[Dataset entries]
[Start of Attachment]
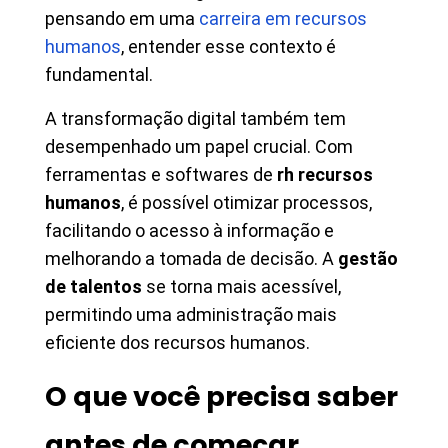
pensando em uma
carreira em recursos
humanos
, entender esse contexto é
fundamental.
A transformação digital também tem
desempenhado um papel crucial. Com
ferramentas e softwares de
rh recursos
humanos
, é possível otimizar processos,
facilitando o acesso à informação e
melhorando a tomada de decisão. A
gestão
de talentos
se torna mais acessível,
permitindo uma administração mais
eficiente dos recursos humanos.
O que você precisa saber
antes de começar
[End of Attachment]
- [Try it] Please transcribe, word for word, every line from the first line of the records above through the line containing "de talentos", and leave out any pictures.

- [Solution to the exercise]
pensando em uma
carreira em recursos
humanos
, entender esse contexto é
fundamental.
A transformação digital também tem
desempenhado um papel crucial. Com
ferramentas e softwares de
rh recursos
humanos
, é possível otimizar processos,
facilitando o acesso à informação e
melhorando a tomada de decisão. A
gestão
de talentos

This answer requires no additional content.